I went to my old high school today. It was awful. I arrived and I couldn’t find anyone for a while so I just decided to randomly walk around the building for a while. I got made fun of for wearing my sunglasses indoors by some random dude (really? REALLY???) who apparently thought I was ‘trying to be cool’ (in reality I was just really fucking stoned… how sheltered are these people?)… I eventually ran into an old teacher of mine who found one of my old friends and I went to sit with her and two other visitors (apparently, she’s really popular??). I was the odd one out, again, because I am just fucking different. I dress differently (jeans I cut off myself, my dad’s jacket… sunglasses), I have different hobbies, talk about different things (also I was just being high and goofing around, and these people are the biggest anti-stoners on the planet so you can kinda get the issue here…). I just couldn’t connect with them you know. I accidentally punched my old friend because she sneaked up on me and it scared me sooo badly. It wasn’t her intention of course so it was kinda embarrassing…. one of the other visitors bought us all food after my friend was done with school, which was nice but it makes me feel guilty someone spent money on me, and I can never pay them back. So I went home.
And when I got home, I felt even lonelier. Eventually I realised why: it is because going made me realise going back to my old friends is just really not an option, because they are so different from myself. Which means I need to find new friends some other way…. I just wish people would chill with me man… I’m really not that bad, I am really quite nice.. sometimes… right? I can be fun, really, I just need to go out more… RIGHT? Nah, it’s true, I just am a horrible person to be with, going on the two months since I had fun in a social situation, and apparently that was enough to turn everyone against me. Because ever since they have been acting fucking weird, avoiding me n acting weird and stuff. Next week, I might go to a psychedelic music festival at the beach, the people I apparently turned against me are going too. I’m going to try to talk to them for a bit, but if they are still acting fucked up I will probably still go, I’ll end up having fun… probably…
4 comments
Believe me when I say, you are not weird. I read your essay and actually laughed when you said you punched your friend accidentally LOL. You seem like a friendly, chill and funny person. And who cares if someone makes fun of you. Laugh at them! Cuz they’re ignorant and don’t know the real you!

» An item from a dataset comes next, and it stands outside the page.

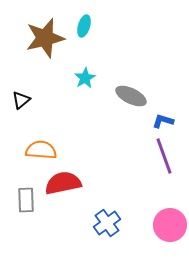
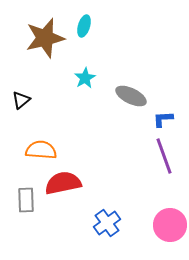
blue L-shape: moved 2 px up; rotated 20 degrees counterclockwise
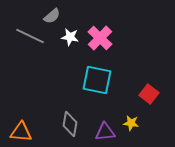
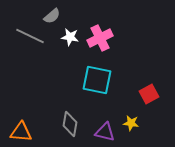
pink cross: rotated 20 degrees clockwise
red square: rotated 24 degrees clockwise
purple triangle: rotated 20 degrees clockwise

No one hated you I’ll bet. They are all just jealous. You’re such a beautiful girl!
Haha,
You sound like a girl I used to know at one point.
I don’t post here much anymore, because people got all their other problems and don’t need mine, but here’s the deal.
There was this girl I knew. Kindest thing ever. One who hurt lots though. She would pretend things wouldn’t matter to her, but they did. I could see she needed some love, so I gave her friendship and stuff.
You’re beautiful? I wouldn’t know. I’m blind, but the fact of the matter is, people may have said, “Oh you’re beautiful, so you should have friends”.
But if you are generally a sweet girl, things can work for you.
Drop me a line if needed. If you want, email me. brl.cents@gmail.com
Ask me if you want for my number, and we can talk. I really know what it’s like to be lonely. Believe me, I’m lonely every single day.
Sounds like me. Shorts i cut myself, dyed hair, hoodie under my uniform shirt at school. I stood out too much and was also the ivnerse, the kids at my school were stoners, heavy drug users, and the regular pot smokers. I don’t do drugs so of course I was wayyyy out there in their eyes. Ah i planned to visit my high school but I feel that it I will have the same kind of fun as you had, or worse the vice principal will tell me I’m not allowed on school grounds anymore. At my school if you leave or get kicked out you aren’t allowed to ever come back. I graduated but I had a troubled school life and was constantly in trouble so good reasons/excuse for them to deny me entry. I’m quite sorry that you endured that Ford. It’s a trip going back to somewhere from your past and feeling worse about it all than you did before.